Using Data to Make Smarter Transportation Systems (and Happier People)

I’ll be honest; the transportation system in Pittsburgh is one of my least favorite things about this city. If I drive to work, I begin and end my day in a state of stress and frustration from sitting in traffic and yelling at signals. If I take the bus, I have to have exact cash and, like this morning, have to stand in the pouring rain waiting – who knows how long? My guess is that you may feel the same about your city, wherever that may be. However, it turns out it doesn’t have to be that way!

I recently attended an event where the smart folks at IBM shared some observations about how Pittsburgh could improve its transportation systems. These observations resulted from weeks of on-the-ground study, as part of IBM’s Smarter Cities program. Though the details of the recommendations are specific to Pittsburgh, the recommendations themselves could be valuable in any city. Here are three of their recommendations for creating a better transportation system in a few years, using mainly existing data and resources, and little creativity!

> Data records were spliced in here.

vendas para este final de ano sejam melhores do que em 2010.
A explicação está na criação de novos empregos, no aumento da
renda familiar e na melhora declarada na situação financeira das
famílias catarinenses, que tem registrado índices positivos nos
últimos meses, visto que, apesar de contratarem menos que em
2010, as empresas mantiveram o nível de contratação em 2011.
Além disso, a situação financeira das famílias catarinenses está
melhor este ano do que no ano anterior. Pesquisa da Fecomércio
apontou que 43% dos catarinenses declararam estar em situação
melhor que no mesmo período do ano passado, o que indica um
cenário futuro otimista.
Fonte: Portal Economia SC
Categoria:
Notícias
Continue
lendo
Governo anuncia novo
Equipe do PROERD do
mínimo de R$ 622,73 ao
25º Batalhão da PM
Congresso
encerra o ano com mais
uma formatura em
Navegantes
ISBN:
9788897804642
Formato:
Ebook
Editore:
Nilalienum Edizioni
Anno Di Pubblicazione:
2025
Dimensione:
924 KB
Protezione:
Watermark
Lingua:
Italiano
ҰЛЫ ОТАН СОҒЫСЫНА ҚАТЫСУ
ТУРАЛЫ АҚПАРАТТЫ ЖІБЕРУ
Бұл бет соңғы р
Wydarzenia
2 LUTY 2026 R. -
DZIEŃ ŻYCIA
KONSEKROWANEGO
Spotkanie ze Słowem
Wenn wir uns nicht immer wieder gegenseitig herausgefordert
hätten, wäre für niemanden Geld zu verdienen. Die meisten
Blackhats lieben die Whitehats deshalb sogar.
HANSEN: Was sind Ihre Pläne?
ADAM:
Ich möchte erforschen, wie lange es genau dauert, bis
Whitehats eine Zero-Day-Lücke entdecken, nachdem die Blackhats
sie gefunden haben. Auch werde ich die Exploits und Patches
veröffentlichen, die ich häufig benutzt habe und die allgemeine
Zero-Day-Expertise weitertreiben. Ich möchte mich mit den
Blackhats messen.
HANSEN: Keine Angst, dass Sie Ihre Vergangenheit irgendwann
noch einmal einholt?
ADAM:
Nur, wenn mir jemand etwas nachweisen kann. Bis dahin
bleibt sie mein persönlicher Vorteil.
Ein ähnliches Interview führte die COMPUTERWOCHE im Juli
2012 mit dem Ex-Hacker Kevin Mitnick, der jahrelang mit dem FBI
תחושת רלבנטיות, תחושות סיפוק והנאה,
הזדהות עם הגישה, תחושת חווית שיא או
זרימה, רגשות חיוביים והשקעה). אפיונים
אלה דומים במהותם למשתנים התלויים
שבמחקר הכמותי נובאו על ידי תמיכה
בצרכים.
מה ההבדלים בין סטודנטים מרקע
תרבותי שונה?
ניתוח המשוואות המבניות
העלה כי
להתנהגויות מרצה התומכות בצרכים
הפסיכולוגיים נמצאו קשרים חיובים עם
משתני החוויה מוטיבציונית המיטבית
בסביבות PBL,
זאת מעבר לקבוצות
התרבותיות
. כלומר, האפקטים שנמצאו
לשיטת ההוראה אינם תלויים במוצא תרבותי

1. Making signals work for you

Transportation networks are complex things in and of themselves. Then add weather, sporting events, or constructions to the mix and it really gets confusing! Being able to control traffic signals using a centrally managed system, and having signals that utilize adaptive control technology means a shorter, less stressful commute. It also means cleaner air! A pilot project in Pittsburgh’s East Liberty neighborhood saw that signals with the ability to adjust timing based on traffic conditions led to a 40 percent reduction in vehicle wait time, a 26 percent reduction in car travel time and a 21 percent cut in vehicle emissions! And dealing with congestion through changing signals as opposed to adding lanes is not only smarter, it’s cheaper.

2. Better data means better apps

Companies collect all sorts of data about us and our shopping preferences in order to, for better or worse, provide us with a more tailored shopping experience. So why can’t the city use data to give us a more personalized, up-to-date transit experience? Making data available in multiple formats will drive the creation of new apps to help us know when the bus is coming and how full it is, where there’s a parking spot downtown, or what’s the safest and easiest route?

3. Car owners should want to take the bus

As I already mentioned, at least in Pittsburgh, taking the bus is not exactly a pleasure, and if you have a car, it’s unlikely that you would choose to take the bus (unless perhaps you work downtown). Making bus stops more attractive, providing clearer route and scheduling information at stops (or even better – real-time data about when buses are coming!), and using smart cards that can be easily refilled and used for the subway and parking, too, are all ways to decrease a car-owners aversion to taking the bus. IBM suggested that these upgrades could be paid for with more advertising, subway station naming rights, and subway station concessions.

These are not revolutionary ideas. The IBM folks said so themselves. But they’re real ideas. Ideas that, if the city implements, would mean that I would be more likely to take the bus, and less likely to turn into a nut case when I decide to drive my car. And a city that can do that is a city I want to live in!